Nice job, that's a great bike, love those frames.


----------



## rollfaster (Mar 14, 2017)

fordmike65 said:


> Wait....was this cleaned up or the whole bike repainted??



I love it this way.


----------



## Krakatoa (Mar 14, 2017)

Sorry about the tire Paul, glad you weren't injured!!

Looking good

Nate


----------



## CWCMAN (Mar 14, 2017)

Although I respect your decision to do what you want with your bike, I must say that all this bike needed was a good cleaning and servicing.

IMHO


----------



## PAValentine (Mar 22, 2017)

Disapproving Guys!!! So so very sorry you disapprove of my photo! 
I have NO desire to ruin the currant age patina of this bicycle!!!

A goods cleaning and servicing is basically all this bicycle really got! And it needed both IMHO. It had heavy 'crud', especially on one side, probably from exposure to something dirty for a lot of years past????? I spent a bunch of hours just trying to get that crud off , hopefully without screwing up anything else, and to the best of my knowledge, I didn't screw up anything!

I took the front axle, the bottom bracket, and the ND coaster brake apart and thoroughly removed all of the old blackened grease from all parts and put it all back together with all new marine grade grease. (I think the BB was apart when received??? Don't remember! now!
(I have now replaced the races and bearings in the BB because I plan to ride it, a lot, and they showed considerable wear! And pedaling didn't feel right! The old skiptooth chain may be responsible for some of that feeling. But I am saving all of the old parts, as I have always done with all of my old motorcycles) (I still have the useless original battery from my 30 year old Moto Guzzi)

Yes... as I said, I did put some similar blue paint on the rims, the chainguard and the headlight, because the cleaning and rust removal exposed entirely too much bare metal for my liking. The lumpy battery corrosion on the headlight was uglier than i wanted to look at, so I filed it off, surprisingly effectively, without creating any holes in the original shell contour???? And, I put new blue paint on the bright shiny metal that resulted from removing the corrosion metal lumps, because I liked it better that way! The battery holder inside the headlight was half eaten away from rust and the corrosion from a leaking battery back in the day. When I got what I could of the rust off of the rims, overnight, a new coat of rust started to appear, so I felt something was needed! Chainguard similar...

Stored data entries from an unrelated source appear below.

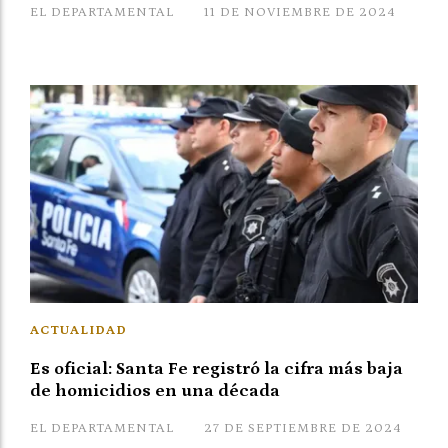
EL DEPARTAMENTAL
11 DE NOVIEMBRE DE 2024
ACTUALIDAD
Es oficial: Santa Fe registró la cifra más baja
de homicidios en una década
EL DEPARTAMENTAL
27 DE SEPTIEMBRE DE 2024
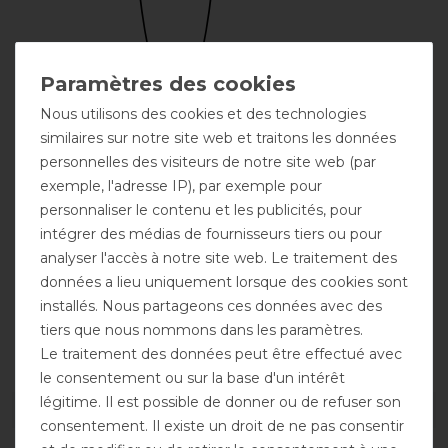
Nous utilisons des cookies et des technologies
Broderie
possible
similaires sur notre site web et traitons les données
personnelles des visiteurs de notre site web (par
exemple, l'adresse IP), par exemple pour
personnaliser le contenu et les publicités, pour
intégrer des médias de fournisseurs tiers ou pour
analyser l'accès à notre site web. Le traitement des
données a lieu uniquement lorsque des cookies sont
installés. Nous partageons ces données avec des
tiers que nous nommons dans les paramètres.
Protection UV
Gousset
Fermeture
d'aisance
frontale double
Le traitement des données peut être effectué avec
le consentement ou sur la base d'un intérêt
légitime. Il est possible de donner ou de refuser son
DÉTAILS SUR LA SÉCURITÉ DES PRODUITS
consentement. Il existe un droit de ne pas consentir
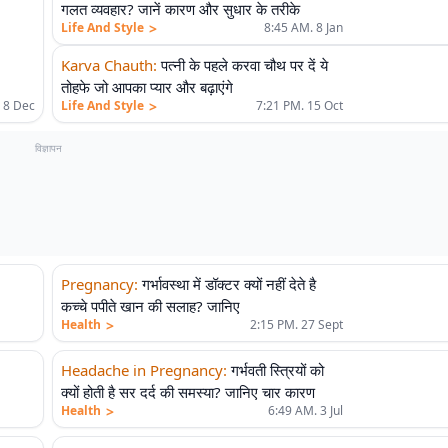
गलत व्यवहार? जानें कारण और सुधार के तरीके
>
Life And Style
8:45 AM. 8 Jan
Karva Chauth
:
पत्नी के पहले करवा चौथ पर दें ये
तोहफे जो आपका प्यार और बढ़ाएंगे
>
 8 Dec
Life And Style
7:21 PM. 15 Oct
विज्ञापन
Pregnancy
:
गर्भावस्था में डॉक्टर क्यों नहीं देते है
कच्चे पपीते खान की सलाह? जानिए
>
Health
2:15 PM. 27 Sept
Headache in Pregnancy
:
गर्भवती स्त्रियों को
क्यों होती है सर दर्द की समस्या? जानिए चार कारण
>
Health
6:49 AM. 3 Jul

Believe me...Any blue paint I put on, will come right back off with almost no effort! However, I see absolutely no need to do that unless I would decide to restore it, which I do not plan to do! It IS MY bicycle, and I do plan to Keep It!

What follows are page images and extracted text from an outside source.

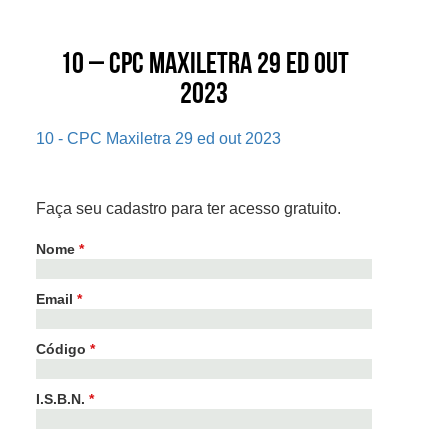
10 – CPC Maxiletra 29 ed out
2023
10 - CPC Maxiletra 29 ed out 2023
Faça seu cadastro para ter acesso gratuito.
Nome
*
Email
*
Código
*
I.S.B.N.
*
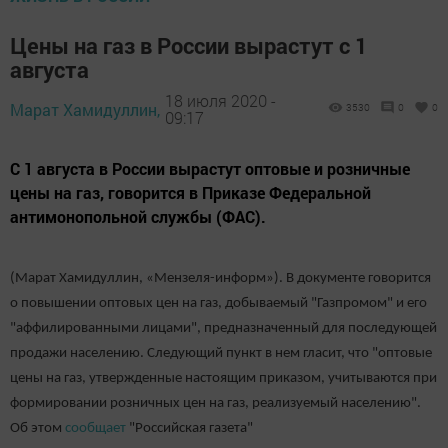
Цены на газ в России вырастут с 1
августа
18 июля 2020 -
Марат Хамидуллин,
3530
0
0
09:17
С 1 августа в России вырастут оптовые и розничные
цены на газ, говорится в Приказе Федеральной
антимонопольной службы (ФАС).
(Марат Хамидуллин, «Мензеля-информ»). В документе говорится
о повышении оптовых цен на газ, добываемый "Газпромом" и его
"аффилированными лицами", предназначенный для последующей
продажи населению. Следующий пункт в нем гласит, что "оптовые
цены на газ, утвержденные настоящим приказом, учитываются при
формировании розничных цен на газ, реализуемый населению".
Об этом
сообщает
"Российская газета"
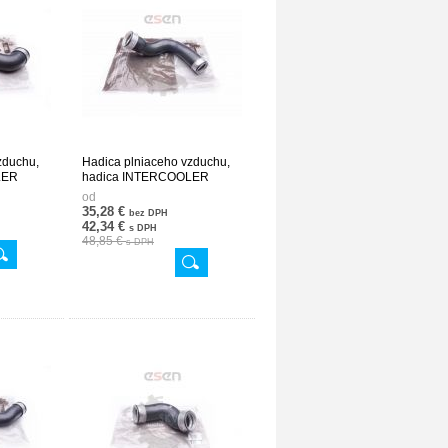
zduchu,
Hadica plniaceho vzduchu,
LER
hadica INTERCOOLER
V632
2115283982 24SKV633
od
35,28 €
bez DPH
42,34 €
s DPH
48,85 €
s DPH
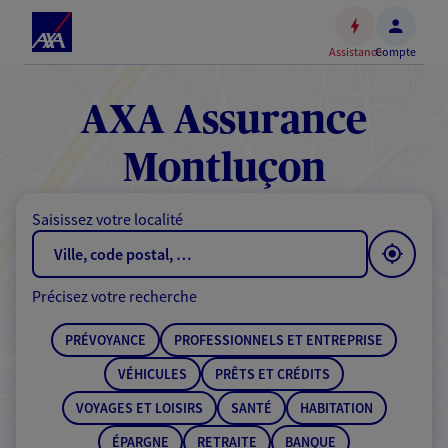
Espace
client
Assistance
Compte
Accéder
au
contenu
AXA Assurance
principal
Accéder
Montluçon
au
pied
Saisissez votre localité
de
page
Précisez votre recherche
PRÉVOYANCE
PROFESSIONNELS ET ENTREPRISE
VÉHICULES
PRÊTS ET CRÉDITS
VOYAGES ET LOISIRS
SANTÉ
HABITATION
ÉPARGNE
RETRAITE
BANQUE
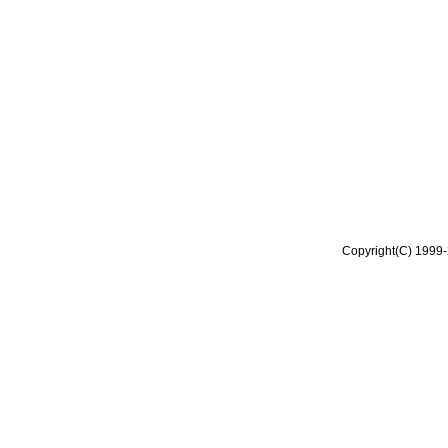
Copyright(C) 1999-2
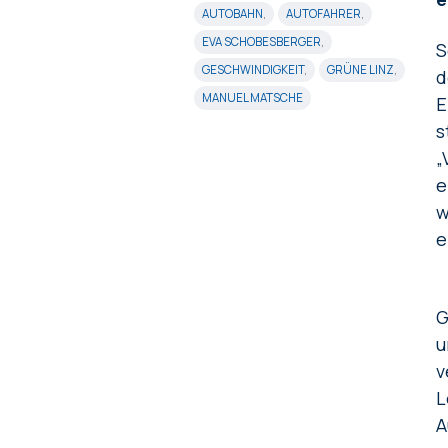
AUTOBAHN
,
AUTOFAHRER
,
EVA SCHOBESBERGER
,
S
GESCHWINDIGKEIT
,
GRÜNE LINZ
,
d
MANUEL MATSCHE
E
s
„
e
w
e
G
u
v
L
A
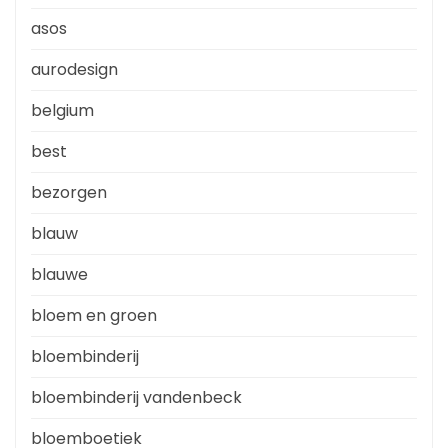
asos
aurodesign
belgium
best
bezorgen
blauw
blauwe
bloem en groen
bloembinderij
bloembinderij vandenbeck
bloemboetiek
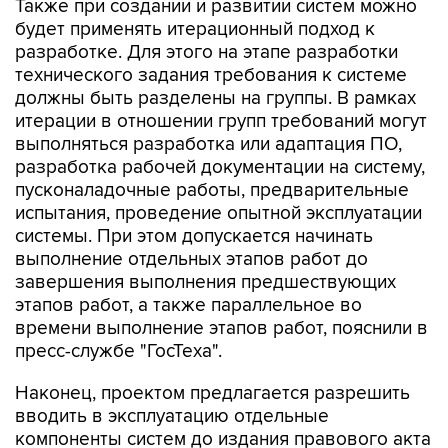
Также при создании и развитии систем можно
будет применять итерационный подход к
разработке. Для этого на этапе разработки
технического задания требования к системе
должны быть разделены на группы. В рамках
итерации в отношении групп требований могут
выполняться разработка или адаптация ПО,
разработка рабочей документации на систему,
пусконаладочные работы, предварительные
испытания, проведение опытной эксплуатации
системы. При этом допускается начинать
выполнение отдельных этапов работ до
завершения выполнения предшествующих
этапов работ, а также параллельное во
времени выполнение этапов работ, пояснили в
пресс-службе "ГосТеха".
Наконец, проектом предлагается разрешить
вводить в эксплуатацию отдельные
компоненты систем до издания правового акта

Regardless of what it looks like in the picture, rest assured, there is no new blue paint on anything except the three things mentioned. Not on the frame! Not on the front fender, Not on the rear fender!!! The white is basically untouched except for the cleaning. However, not much of the wear on the white shows in this side view image. I have no intention to take more pictures of the old age patina on the bike just to satisfy someone's curiosity. I am NOT trying to sell this bicycle, so I have no need to show off any of it's flaws. I bought this bike to keep! I bought it because I like it! I bought this bike because it is very similar to the pre WWII bike I had when I was 10 years old!!!.....And, I have old pictures that show it!

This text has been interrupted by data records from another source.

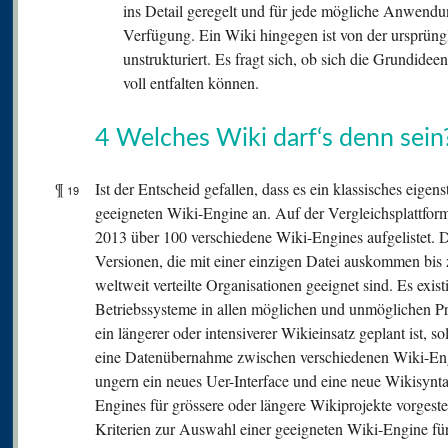
ins Detail geregelt und für jede mögliche Anwendu
Verfügung. Ein Wiki hingegen ist von der ursprüng
unstrukturiert. Es fragt sich, ob sich die Grundide
voll entfalten können.
4 Welches Wiki darf‘s denn sein
¶
Ist der Entscheid gefallen, dass es ein klassisches eigens
19
geeigneten Wiki-Engine an. Auf der Vergleichsplattf
2013 über 100 verschiedene Wiki-Engines aufgelistet. 
Versionen, die mit einer einzigen Datei auskommen bis z
weltweit verteilte Organisationen geeignet sind. Es exis
Betriebssysteme in allen möglichen und unmöglichen 
ein längerer oder intensiverer Wikieinsatz geplant ist, 
eine Datenübernahme zwischen verschiedenen Wiki-Engi
ungern ein neues Uer-Interface und eine neue Wikisynta
Engines für grössere oder längere Wikiprojekte vorgeste
Kriterien zur Auswahl einer geeigneten Wiki-Engine f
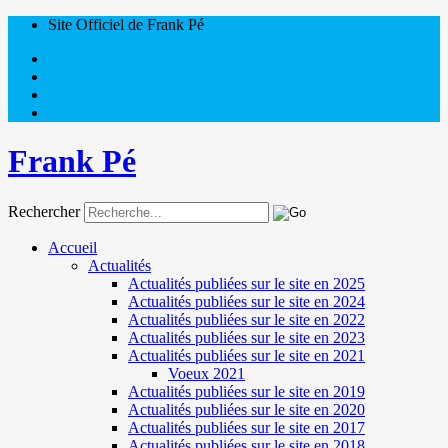
Site Officiel de Frank Pé
Frank Pé
Rechercher
Accueil
Actualités
Actualités publiées sur le site en 2025
Actualités publiées sur le site en 2024
Actualités publiées sur le site en 2022
Actualités publiées sur le site en 2023
Actualités publiées sur le site en 2021
Voeux 2021
Actualités publiées sur le site en 2019
Actualités publiées sur le site en 2020
Actualités publiées sur le site en 2017
Actualités publiées sur le site en 2018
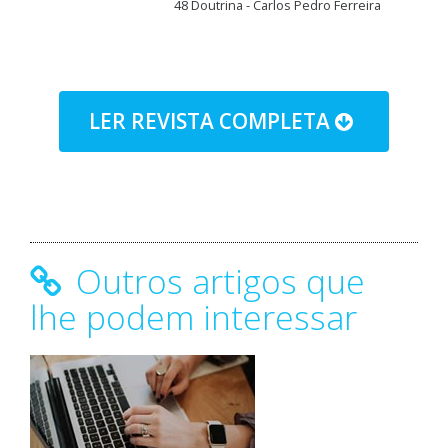
48 Doutrina - Carlos Pedro Ferreira
LER REVISTA COMPLETA
Outros artigos que
lhe podem interessar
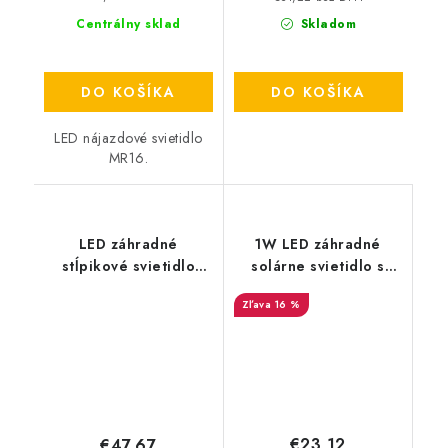
Centrálny sklad
Skladom
DO KOŠÍKA
DO KOŠÍKA
LED nájazdové svietidlo
MR16.
LED záhradné
1W LED záhradné
stĺpikové svietidlo
solárne svietidlo s
GU10 - čierne
imitáciou plameňa -
16 %
4ks balenie
€23,12
€47,67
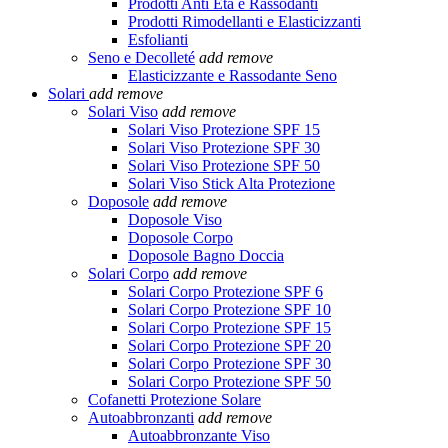
Prodotti Anti Età e Rassodanti
Prodotti Rimodellanti e Elasticizzanti
Esfolianti
Seno e Decolleté
add
remove
Elasticizzante e Rassodante Seno
Solari
add
remove
Solari Viso
add
remove
Solari Viso Protezione SPF 15
Solari Viso Protezione SPF 30
Solari Viso Protezione SPF 50
Solari Viso Stick Alta Protezione
Doposole
add
remove
Doposole Viso
Doposole Corpo
Doposole Bagno Doccia
Solari Corpo
add
remove
Solari Corpo Protezione SPF 6
Solari Corpo Protezione SPF 10
Solari Corpo Protezione SPF 15
Solari Corpo Protezione SPF 20
Solari Corpo Protezione SPF 30
Solari Corpo Protezione SPF 50
Cofanetti Protezione Solare
Autoabbronzanti
add
remove
Autoabbronzante Viso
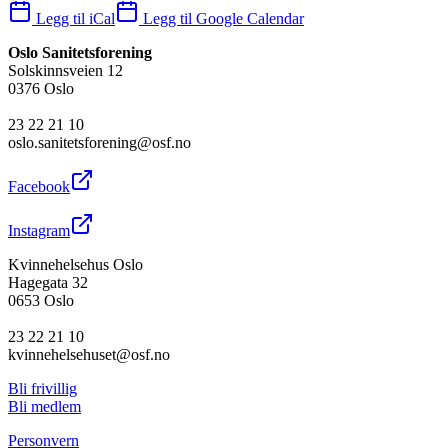
Legg til iCal
Legg til Google Calendar
Oslo Sanitetsforening
Solskinnsveien 12
0376 Oslo
23 22 21 10
oslo.sanitetsforening@osf.no
Facebook
Instagram
Kvinnehelsehus Oslo
Hagegata 32
0653 Oslo
23 22 21 10
kvinnehelsehuset@osf.no
Bli frivillig
Bli medlem
Personvern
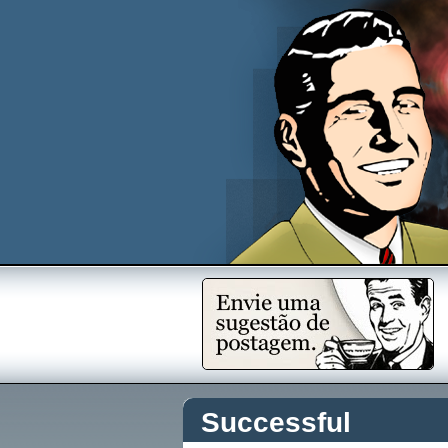
Successful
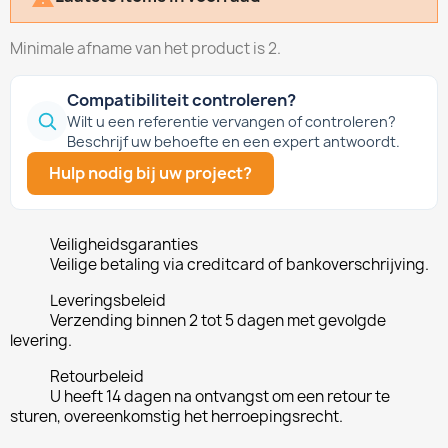
Minimale afname van het product is 2.
Compatibiliteit controleren?
Wilt u een referentie vervangen of controleren?
Beschrijf uw behoefte en een expert antwoordt.
Hulp nodig bij uw project?
Veiligheidsgaranties
Veilige betaling via creditcard of bankoverschrijving.
Leveringsbeleid
Verzending binnen 2 tot 5 dagen met gevolgde
levering.
Retourbeleid
U heeft 14 dagen na ontvangst om een retour te
sturen, overeenkomstig het herroepingsrecht.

The whole bike got a heavy coat of auto wax. Remaining Bare Metal spots and all. That paste wax shine is why it looks so much more blue than it should. 
And, when I PP photos, I habitually boost the saturation automatically, because I like them that way. My TV is over saturated too!

I was surprised to note that the white on the fenders had no red pins like the frame did. Guess they didn't pinstripe the fenders back then?????

>Thanks krakatoa. When the old tire blew up, I was barely moving. So I didn't fall, I was just shocked by the loudness of the bang!!! The tire ripped apart just above the bead.  I guess the old cords of the sidewall were too weak to hold the pressure. The old rear tire is hanging on my garage wall. I'm afraid to use that one now!!!


----------